If you are run this command on the first time it will prompt you to enter your email address and also agree on the terms and conditions. Next Certbot automatically communicate with Let's Encrypt server then run a challenge to verify that you control the domain you are requesting for an SSL certificate.

If that was successful, then you will get the output look like this:

Please choose whether or not to redirect HTTP traffic to HTTPS, removing HTTP access.
-------------------------------------------------------------------------------
1: No redirect - Make no further changes to the webserver configuration.
2: Redirect - Make all requests redirect to secure HTTPS access. Choose this for
new sites, or if you're confident your site works on HTTPS. You can undo this
change by editing your web server's configuration.
-------------------------------------------------------------------------------
Select the appropriate number [1-2] then [enter] (press 'c' to cancel):

Select your choice then hit the ENTER. This will automatically update your Nginx configuration and reload the server with the new configuration.

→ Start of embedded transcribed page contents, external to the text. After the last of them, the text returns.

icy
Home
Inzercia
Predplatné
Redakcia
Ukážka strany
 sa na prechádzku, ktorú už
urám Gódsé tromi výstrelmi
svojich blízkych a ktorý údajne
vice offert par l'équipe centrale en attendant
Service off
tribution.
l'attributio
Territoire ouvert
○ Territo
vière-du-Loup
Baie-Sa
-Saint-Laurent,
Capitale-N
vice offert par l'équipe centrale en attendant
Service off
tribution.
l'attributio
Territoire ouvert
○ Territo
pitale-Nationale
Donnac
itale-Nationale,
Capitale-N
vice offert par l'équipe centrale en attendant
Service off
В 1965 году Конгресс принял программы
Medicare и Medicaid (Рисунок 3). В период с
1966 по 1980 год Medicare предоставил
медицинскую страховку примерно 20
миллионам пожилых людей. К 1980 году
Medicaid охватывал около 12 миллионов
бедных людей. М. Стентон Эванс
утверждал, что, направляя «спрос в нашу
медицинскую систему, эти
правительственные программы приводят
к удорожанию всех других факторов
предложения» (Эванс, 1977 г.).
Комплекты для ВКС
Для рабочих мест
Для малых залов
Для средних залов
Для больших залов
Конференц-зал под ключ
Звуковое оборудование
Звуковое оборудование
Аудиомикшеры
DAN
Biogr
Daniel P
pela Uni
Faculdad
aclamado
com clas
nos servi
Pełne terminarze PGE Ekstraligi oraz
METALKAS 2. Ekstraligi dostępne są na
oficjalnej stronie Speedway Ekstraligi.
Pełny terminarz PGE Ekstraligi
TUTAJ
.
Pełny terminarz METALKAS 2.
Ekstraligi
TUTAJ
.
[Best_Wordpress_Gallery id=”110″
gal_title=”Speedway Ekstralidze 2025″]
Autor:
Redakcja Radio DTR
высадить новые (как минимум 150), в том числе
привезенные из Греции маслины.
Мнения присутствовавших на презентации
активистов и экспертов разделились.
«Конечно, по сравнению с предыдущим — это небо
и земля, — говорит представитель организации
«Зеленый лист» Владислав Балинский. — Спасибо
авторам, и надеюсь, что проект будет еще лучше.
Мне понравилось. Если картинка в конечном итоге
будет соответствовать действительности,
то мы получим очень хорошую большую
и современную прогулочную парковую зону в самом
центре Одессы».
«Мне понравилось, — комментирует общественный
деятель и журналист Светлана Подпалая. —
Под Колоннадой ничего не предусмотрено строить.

Now you will get the following output:

IMPORTANT NOTES:
 - Congratulations! Your certificate and chain have been saved at:
   /etc/letsencrypt/live/example.com/fullchain.pem
   Your key file has been saved at:
   /etc/letsencrypt/live/example.com/privkey.pem
   Your cert will expire on 2018-07-23. To obtain a new or tweaked
   version of this certificate in the future, simply run certbot again
   with the "certonly" option. To non-interactively renew *all* of
   your certificates, run "certbot renew"
 - Your account credentials have been saved in your Certbot
   configuration directory at /etc/letsencrypt. You should make a
   secure backup of this folder now. This configuration directory will
   also contain certificates and private keys obtained by Certbot so
   making regular backups of this folder is ideal.
 - If you like Certbot, please consider supporting our work by:

   Donating to ISRG / Let's Encrypt:   https://letsencrypt.org/donate
   Donating to EFF:                    https://eff.org/donate-le

Now your certificates are downloaded, installed, and loaded. To verify it by reloading your website using https://. It should indicate that the site is properly secured, usually with a lock icon. To test your server using this link, now you will get an grade.

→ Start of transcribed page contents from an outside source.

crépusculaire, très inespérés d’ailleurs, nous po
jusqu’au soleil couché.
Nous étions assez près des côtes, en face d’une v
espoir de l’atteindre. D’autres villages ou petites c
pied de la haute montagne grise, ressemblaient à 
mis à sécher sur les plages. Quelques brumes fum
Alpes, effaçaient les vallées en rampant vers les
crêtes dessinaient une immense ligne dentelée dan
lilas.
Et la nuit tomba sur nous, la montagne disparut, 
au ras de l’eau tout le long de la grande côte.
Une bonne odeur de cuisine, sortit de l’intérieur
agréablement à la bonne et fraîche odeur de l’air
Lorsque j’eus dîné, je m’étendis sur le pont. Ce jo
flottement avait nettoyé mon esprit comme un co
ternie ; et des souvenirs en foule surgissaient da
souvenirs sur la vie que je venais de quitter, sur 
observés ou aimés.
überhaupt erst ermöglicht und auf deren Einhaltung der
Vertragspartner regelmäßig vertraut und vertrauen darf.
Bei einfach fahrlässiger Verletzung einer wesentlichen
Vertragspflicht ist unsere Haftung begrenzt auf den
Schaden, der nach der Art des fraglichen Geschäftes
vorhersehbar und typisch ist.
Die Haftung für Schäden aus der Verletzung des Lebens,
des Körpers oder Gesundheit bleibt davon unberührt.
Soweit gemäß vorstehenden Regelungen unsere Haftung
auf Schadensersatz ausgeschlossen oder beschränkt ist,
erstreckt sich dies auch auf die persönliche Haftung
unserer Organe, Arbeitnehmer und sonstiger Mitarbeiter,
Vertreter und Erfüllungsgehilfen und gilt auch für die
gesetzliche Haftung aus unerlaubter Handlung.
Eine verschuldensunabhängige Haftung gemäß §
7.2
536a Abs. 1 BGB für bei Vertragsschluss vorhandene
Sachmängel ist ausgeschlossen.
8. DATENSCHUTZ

Verifying Certbot Auto-Renewal

Let's Encrypt certificates are only valid for 90 days. This command is used to verify the auto-renewal process. It takes care of this for us by adding a renew script to /etc/cron.d. This script runs twice a day and will automatically renew any certificate that’s within thirty days of expiration.

sudo certbot renew --dry-run

Conclusion

Congratulation, Let's Encrypt SSL certificate has been installed and the configuration was updated for your domain. And the SSL renewal also automated.